Je tiquai face au surnom qu'il m'avait donné. Je ne suis pas une demoiselle en détresse bon sang! J'admets que la situation puisse porter à confusion mais il devrait me connaître assez pour savoir que ça m'exaspère!
- Vous ennuient-ils madame?s'enquit-il en s'adressant poliment à moi.
Ah voilà qui est mieux! Non mais, je suis leur aînée et ils ont l'air de l'oublier. Il faudrait peut-être que je réponde avant que mon sauveur ne les embarque manu militari. Quoi que, ça pourrait être drôle tout compte fait.
- En fait, oui, souriais-je. J'aimerais qu'ils s'en aillent.
- Vous avez entendu messieurs. Suivez-moi, je vais vous ramener à l'extérieur.
Mes deux frangins me regardèrent comme deux ronds de flan. Ils ne s'attendaient pas à une telle réaction. Contente de mon petit effet, je fus cependant prise de remords. Je ne pouvais décemment pas les envoyer bouler alors qu'ils avaient fait autant de kilomètres pour me voir!
- C'est bon, riais-je. Je plaisante. Ils peuvent rester monsieur l'agent. Ils ont beau être un peu brut, je les aime quand même.
- Êtes-vous certaine?
- Oui. Merci de vous être déplacé.
- C'est mon travail. Mais si vous avez le moindre ennui, prévenez-moi immédiatement. D'accord? insista-t-il.
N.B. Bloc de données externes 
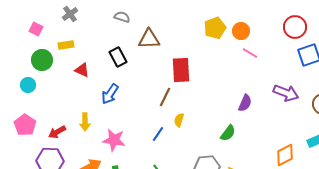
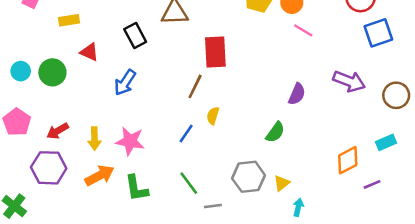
green circle: (42, 60) -> (52, 72), moved
yellow arrow: (85, 122) -> (94, 139), moved

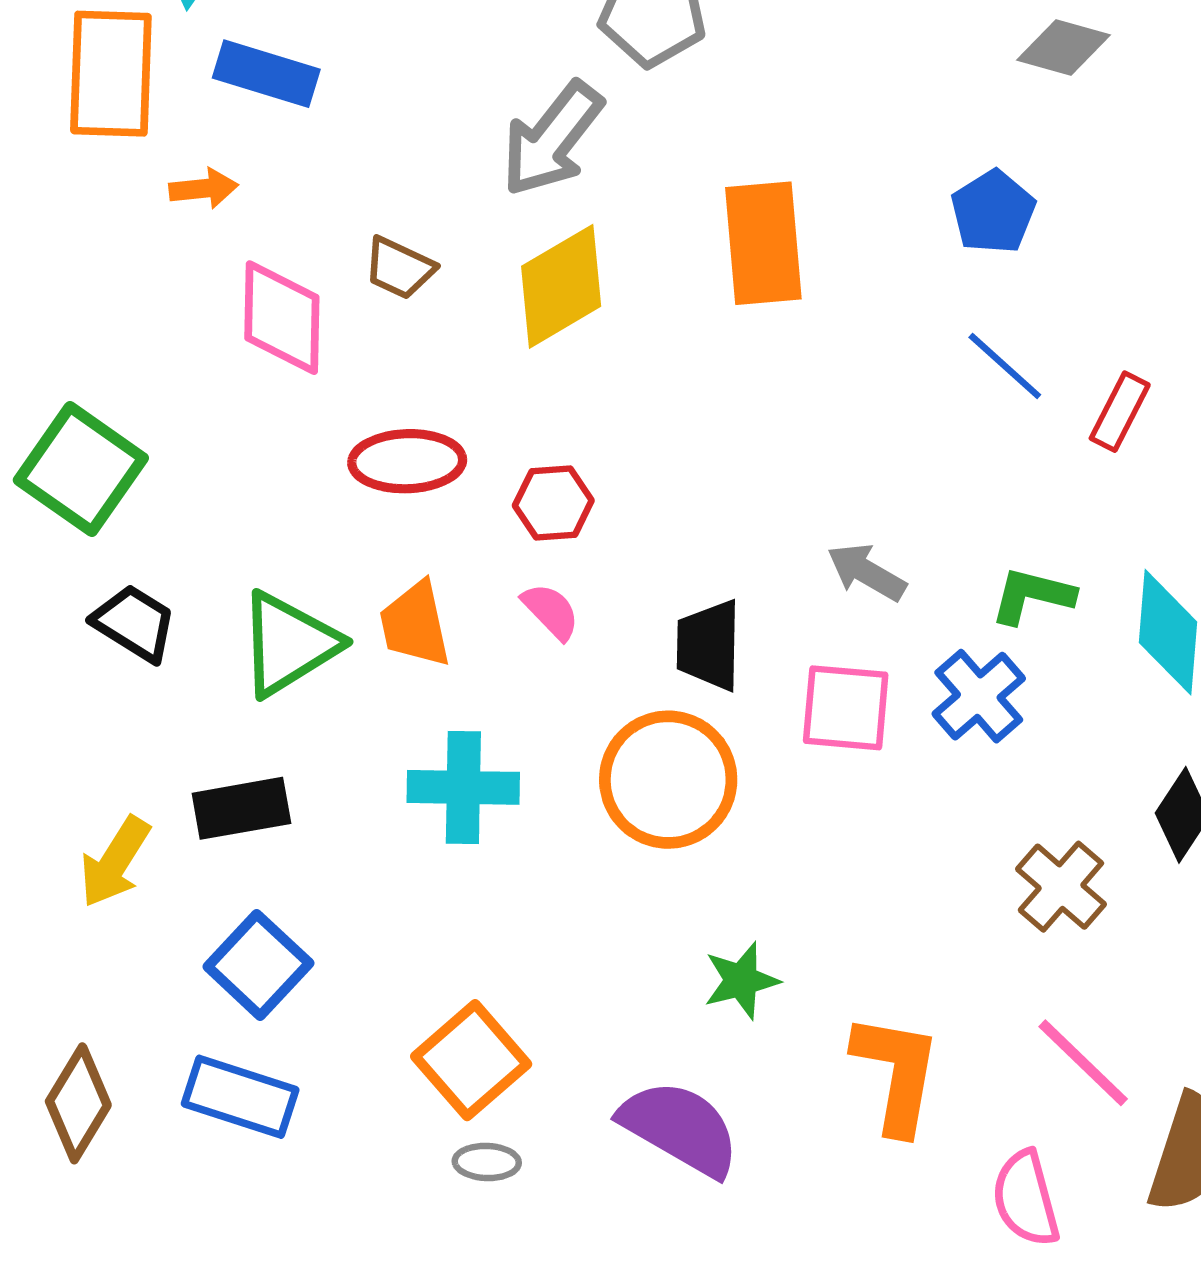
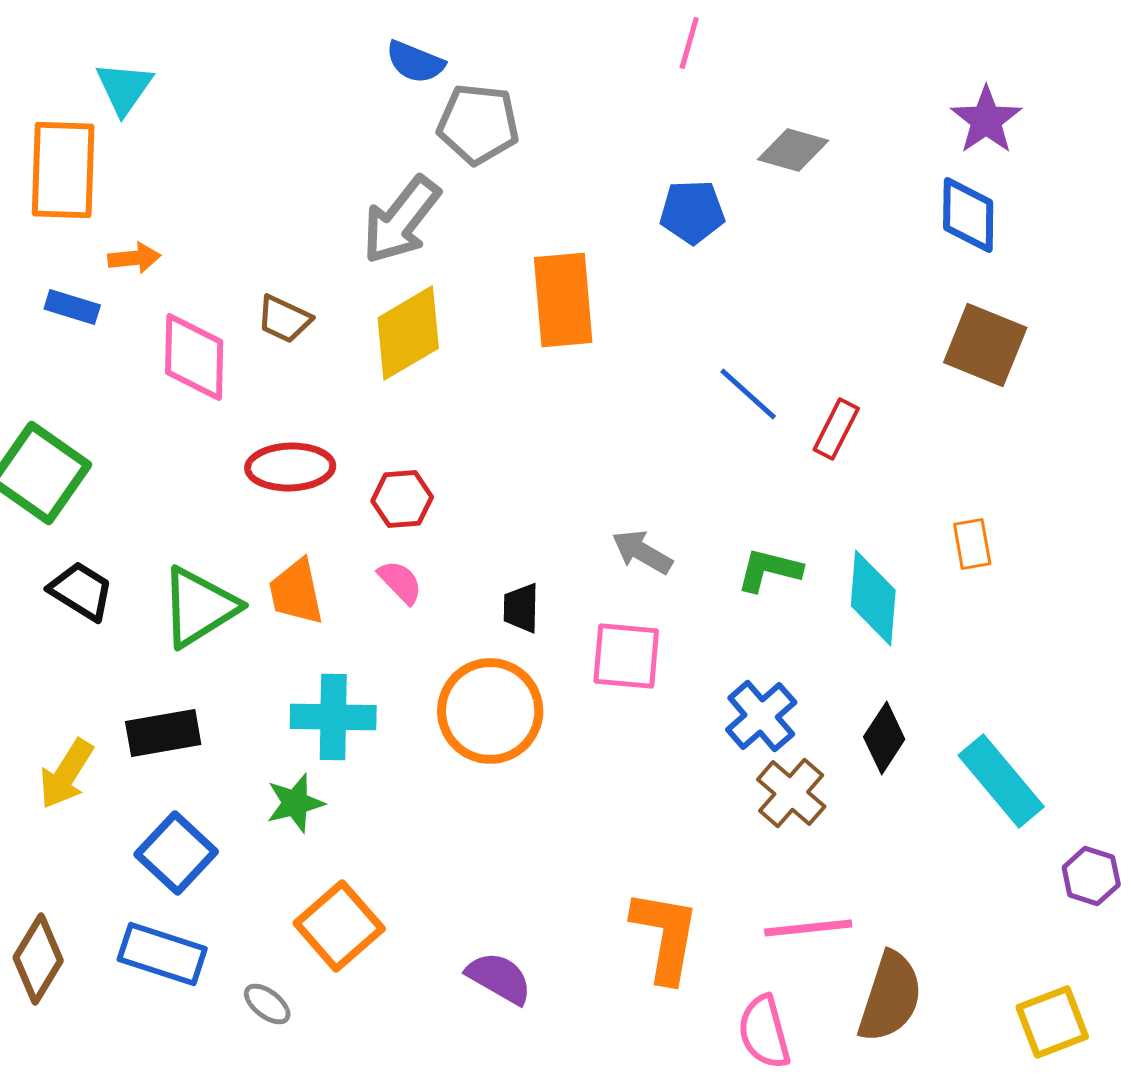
blue rectangle: (266, 74) -> (72, 307), moved, size x0.7
blue pentagon: (993, 212) -> (692, 212), moved, turned 30
black trapezoid: (709, 645) -> (521, 608), size x0.7
blue cross: (979, 696) -> (761, 716), moved
green star: (741, 981) -> (295, 803), moved
pink line: (1083, 1063) -> (808, 928), turned -50
purple semicircle: (680, 1128) -> (499, 978), size x0.7
gray ellipse: (487, 1162) -> (267, 1004), moved, turned 36

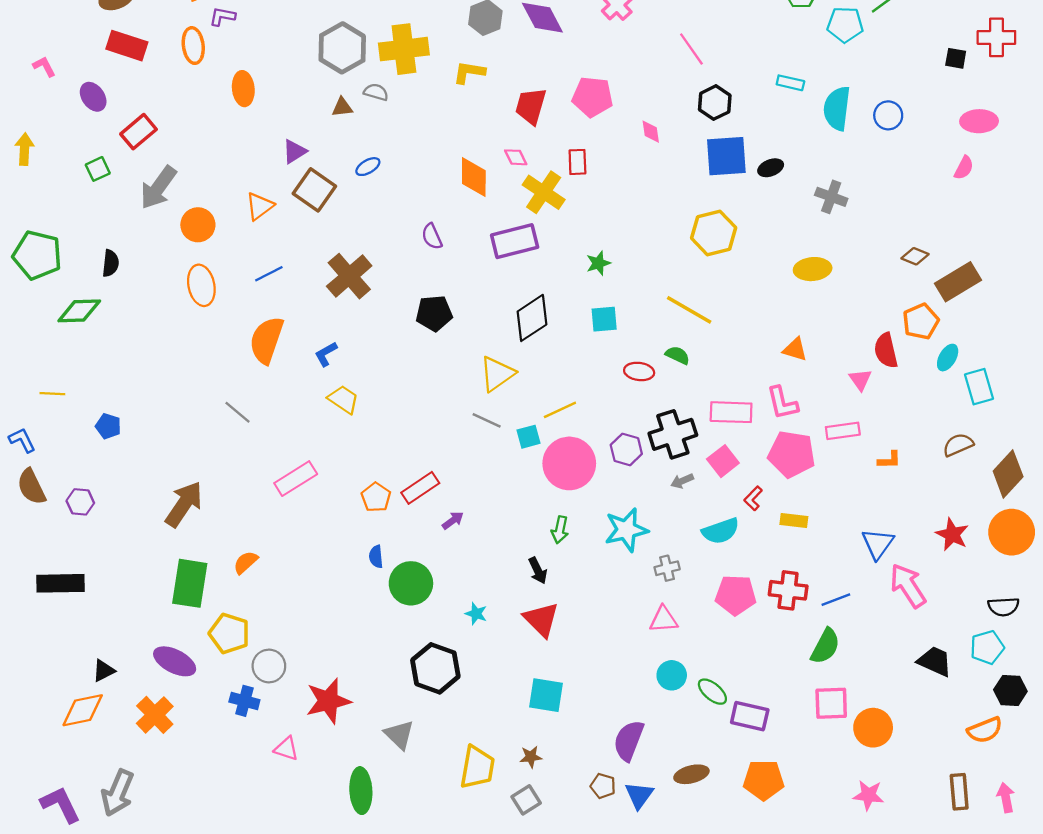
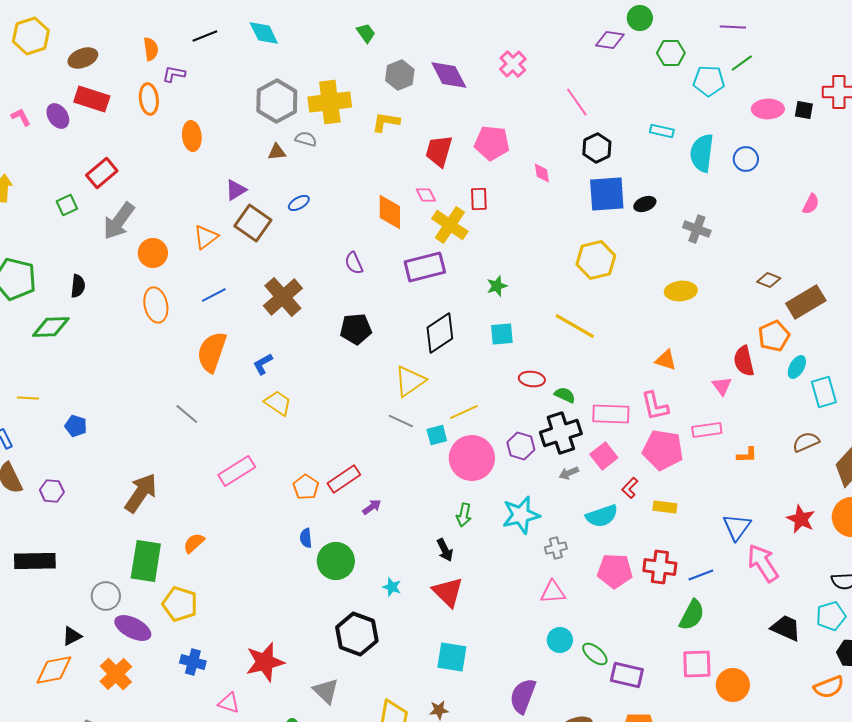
purple ellipse: (93, 97) -> (58, 116), moved
pink ellipse: (979, 121) -> (768, 109), moved
green semicircle: (678, 355) -> (565, 395), moved
gray circle: (269, 666) -> (106, 596), moved

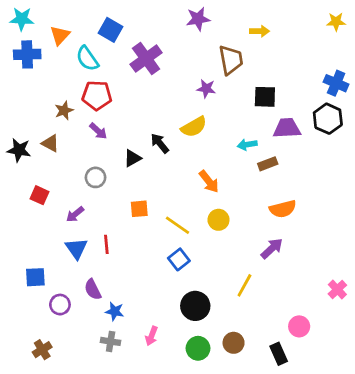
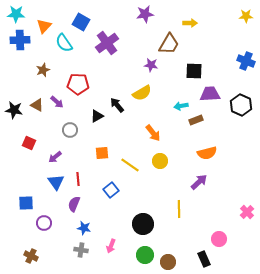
brown trapezoid: (231, 60) -> (169, 44), turned 40
red pentagon: (97, 95) -> (78, 84), moved
brown star: (64, 110) -> (43, 70), moved
black hexagon: (328, 119) -> (241, 105), moved
purple arrow: (98, 131) -> (57, 102), moved
blue square: (179, 259) -> (111, 190), moved
yellow line: (244, 285) -> (179, 209), turned -30
purple semicircle: (93, 290) -> (74, 204), moved, turned 49
brown circle: (234, 343) -> (168, 262), moved
brown cross: (42, 350) -> (31, 256), turned -32

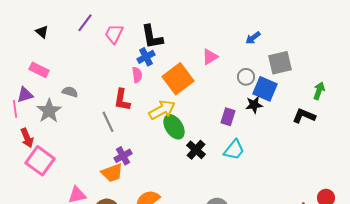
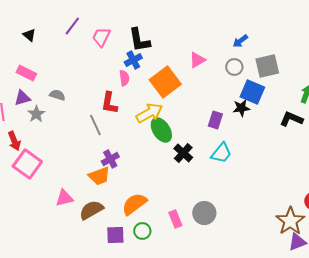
gray circle: (246, 77) -> (234, 67), moved
purple triangle: (25, 95) -> (22, 98), moved
gray star: (49, 111) -> (36, 114), size x0.7

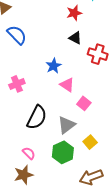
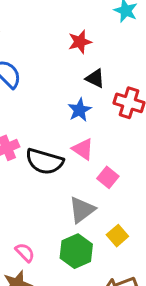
red star: (74, 13) -> (80, 42), moved
blue star: (54, 66) -> (80, 110), moved
black semicircle: (37, 117) -> (45, 161), moved, turned 80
J'acquiesçai pour répondre avant de le voir sortir de la pièce, mon regard se perdant sur les atouts arrières de mon sauveur. Décidément, quelque chose ne tourne pas rond chez moi.
- Tu peux me dire à quoi tu joues? Comptais‑tu vraiment nous faire jeter dehors comme des malpropres? s'énerva Jean‑François.
- Vous auriez vu vos têtes, répondis-je avant d'éclater de rire. C'était hilarant!
Sébastien et Jef se regardèrent comme s'ils n'y comprenaient plus rien. Ce qui doit être le cas puisque moi-même je n'en sais rien!
- Revenons-en à nos moutons. N'auriez-vous pas quelque chose à me dire tous les deux?
Un long silence pesant fit son entrée dans la pièce. Quoi qu'ils aient à me dire, ça n'allait sûrement pas être joyeux. Sébastien soupira mais se décida à m'expliquer la situation.
- Nous avons eu des nouvelles de Clément.
- Où est-il?
- Nous ne savons pas exactement. Il nous a juste envoyé une carte à chacun mais provenant de deux pays différents. La seule chose dont nous soyons sûrs, c'est qu'il est en Europe.
La petite flamme de l'espoir qui s'était éteinte deux minutes avant, vint se rallumer aussi vite. L'Europe. Si proche de nous et en même temps si loin.
- Tu n'as rien reçu de lui? me questionnèrent-ils.
- Non. Du moins pas que je sache.
J'étais la plus proche de lui et je n'ai plus rien eu comme contact alors qu'eux, oui. C'est à n'y rien comprendre.
- La tienne se sera sans doute perdue, c'est tout! tenta de me rassurer le plus jeune.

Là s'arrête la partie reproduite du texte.